Sweet and wild garden? Try copperheads in the crawl space, squirrels in the
eaves, and deer in the bean patch. Kaufman tried his best to accommodate them
all, but found that human interests and natural instincts don't always mesh.
And then came Hurricane Fran, roaring up his valley and knocking down all
those grand old trees he had tried so hard to protect.

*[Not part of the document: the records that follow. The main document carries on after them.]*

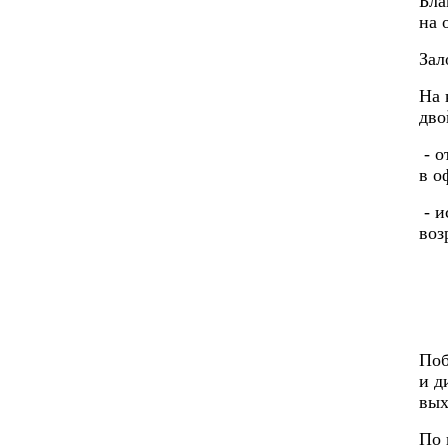
Бла
на 
Зал
На 
дво
- о
в о
- и
воз
Поб
и д
вых
По 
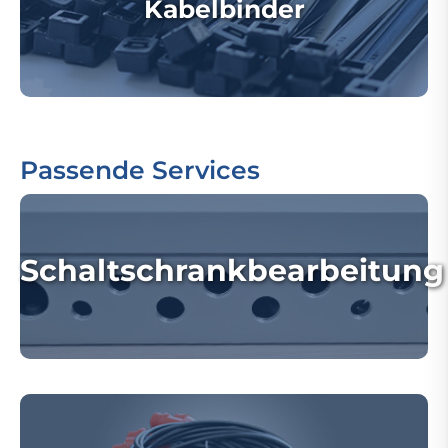
Kabelbinder
Passende Services
Schaltschrankbearbeitung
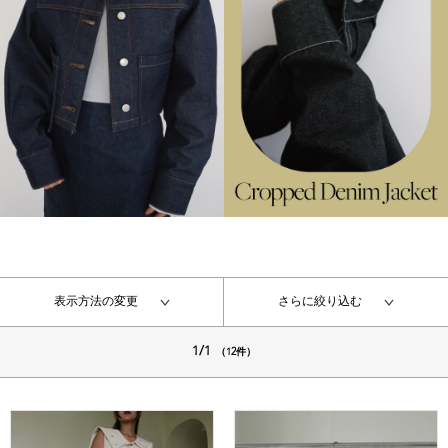
表示方法の変更
さらに絞り込む
1/1
（12件）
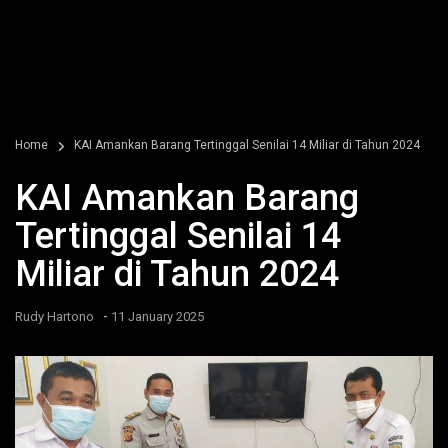
Home
KAI Amankan Barang Tertinggal Senilai 14 Miliar di Tahun 2024
KAI Amankan Barang
Tertinggal Senilai 14
Miliar di Tahun 2024
-
Rudy Hartono
11 January 2025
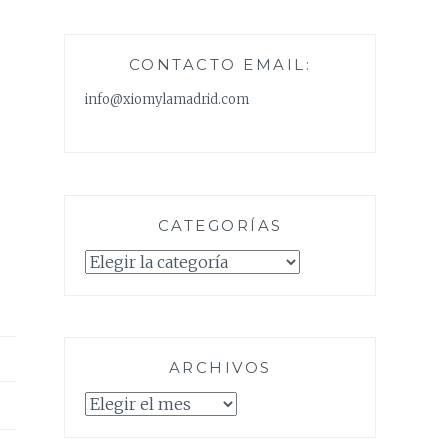
CONTACTO EMAIL:
info@xiomylamadrid.com
CATEGORÍAS
Categorías
ARCHIVOS
Archivos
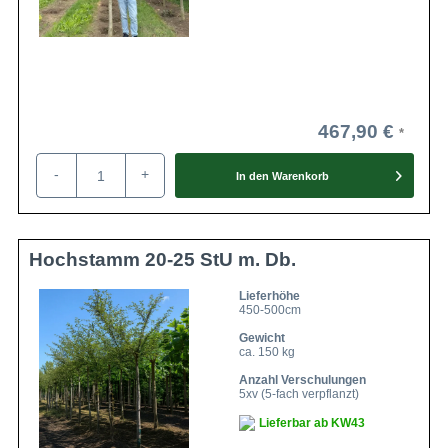
467,90 €
-
+
In den
Warenkorb
Hochstamm 20-25 StU m. Db.
Lieferhöhe
450-500cm
Gewicht
ca. 150 kg
Anzahl Verschulungen
5xv (5-fach verpflanzt)
Lieferbar ab KW43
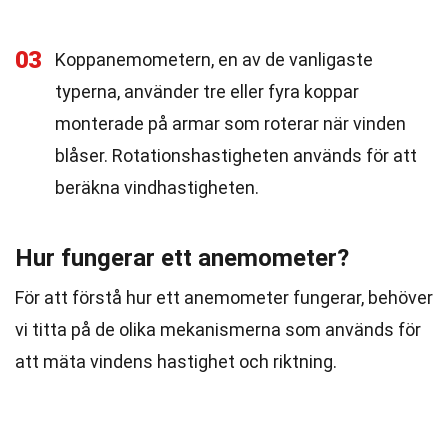
03
Koppanemometern, en av de vanligaste
typerna, använder tre eller fyra koppar
monterade på armar som roterar när vinden
blåser. Rotationshastigheten används för att
beräkna vindhastigheten.
Hur fungerar ett anemometer?
För att förstå hur ett anemometer fungerar, behöver
vi titta på de olika mekanismerna som används för
att mäta vindens hastighet och riktning.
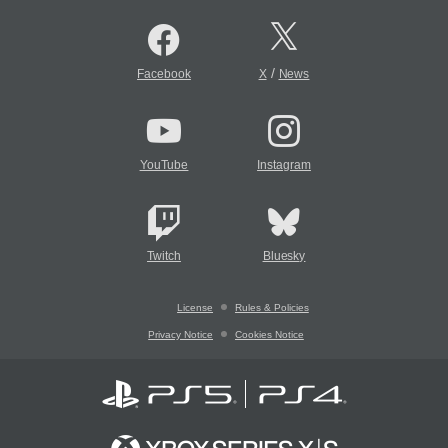
/
Facebook
X
News
YouTube
Instagram
Twitch
Bluesky
License
Rules & Policies
Privacy Notice
Cookies Notice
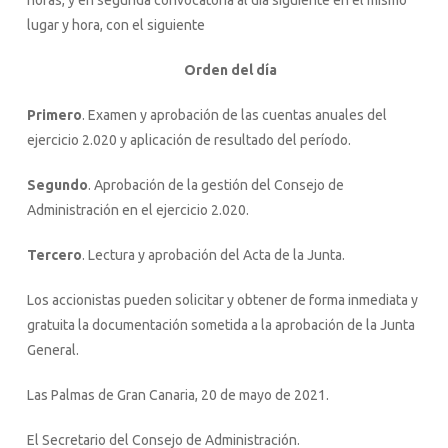
horas, y en segunda convocatoria al día siguiente en el mismo
lugar y hora, con el siguiente
Orden del día
Primero
. Examen y aprobación de las cuentas anuales del
ejercicio 2.020 y aplicación de resultado del período.
Segundo
. Aprobación de la gestión del Consejo de
Administración en el ejercicio 2.020.
Tercero
. Lectura y aprobación del Acta de la Junta.
Los accionistas pueden solicitar y obtener de forma inmediata y
gratuita la documentación sometida a la aprobación de la Junta
General.
Las Palmas de Gran Canaria, 20 de mayo de 2021.
El Secretario del Consejo de Administración.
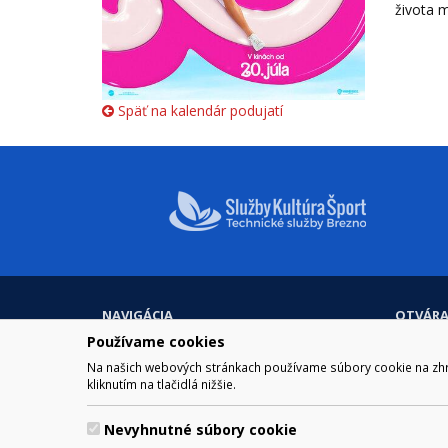
života 
Späť na kalendár podujatí
NAVIGÁCIA
OTVÁRA
Mesto Brezno
Pre zobra
Používame cookies
Otváraci
Samospráva
Na našich webových stránkach používame súbory cookie na zhrom
Obedňaj
Kultúra a šport
kliknutím na tlačidlá nižšie.
11.30 – 1
Kontakt
Nevyhnutné súbory cookie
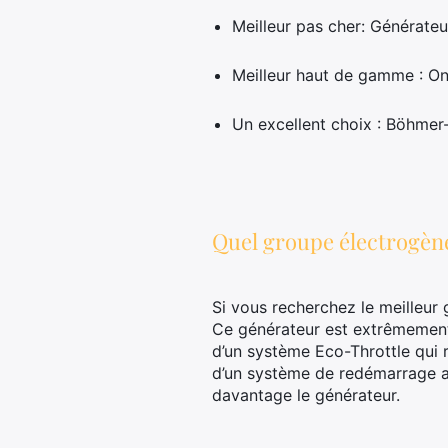
Meilleur pas cher: Générat
Meilleur haut de gamme : O
Un excellent choix : Böhme
Quel groupe électrogène
Si vous recherchez le meilleur 
Ce générateur est extrêmement e
d’un système Eco-Throttle qui r
d’un système de redémarrage a
davantage le générateur.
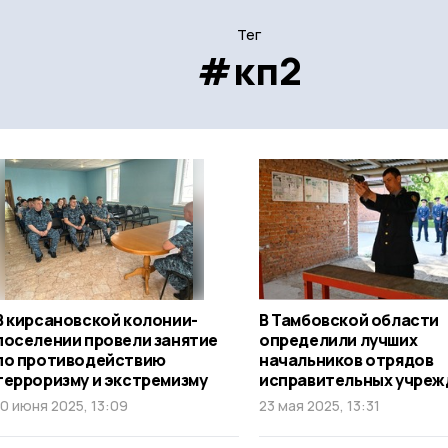
Тег
#кп2
В кирсановской колонии-
В Тамбовской области
поселении провели занятие
определили лучших
по противодействию
начальников отрядов
терроризму и экстремизму
исправительных учреж
10 июня 2025, 13:09
23 мая 2025, 13:31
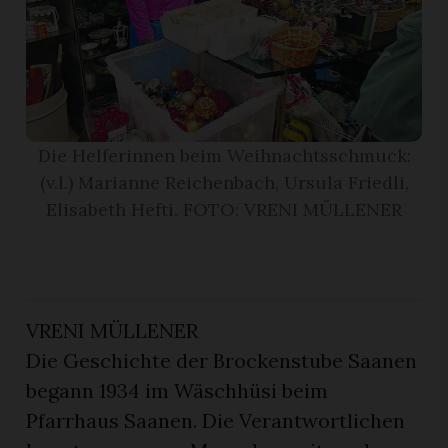
r
Die Helferinnen beim Weihnachtsschmuck:
(v.l.) Marianne Reichenbach, Ursula Friedli,
Elisabeth Hefti. FOTO: VRENI MÜLLENER
VRENI MÜLLENER
nd
Die Geschichte der Brockenstube Saanen
begann 1934 im Wäschhüsi beim
Pfarrhaus Saanen. Die Verantwortlichen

''Nature had been no kinder to this forest than God was to Job,'' Kaufman
muses, unromantically. ''She would as soon make maggot meat out of a squishy
little human being as offer him or her a fine view.''

And now, with a new administration in Washington, we can expect increased
pressure on the few remaining ''wild'' places where the touch of the human
hand is light - the Alaska National Wildlife Refuge, for example, or the
not-so-quaking swamps of the Everglades. How can we best resist these
pressures? Not by romanticizing wilderness, or by invoking the sentiments of
hunter-gatherer societies, but by drawing upon our own most civilized
instincts.

This is the lesson of Kaufman's experience: ''Nowhere is nature a Garden of
Eden. Whenever consciousness dawned in the human brain, our ancestors found
themselves in a wilderness. They set about conquering its dangers. They began
to reshape it with Eden as their model. They knew, in those days before
romantic illusions, that if nature was ever to be a friend to humankind, they
would have to command it to be so.''

We did not come from Eden, Kaufman says, but we can go there. With wisdom,
humility, optimism and restraint, we can devise a world in which humans and
the wild achieve some sort of accommodation - a beautiful dominion. Science
and technology can - and must - be part of the equation. Thoreau had it
backwards: In civilization is the preservation of the wild.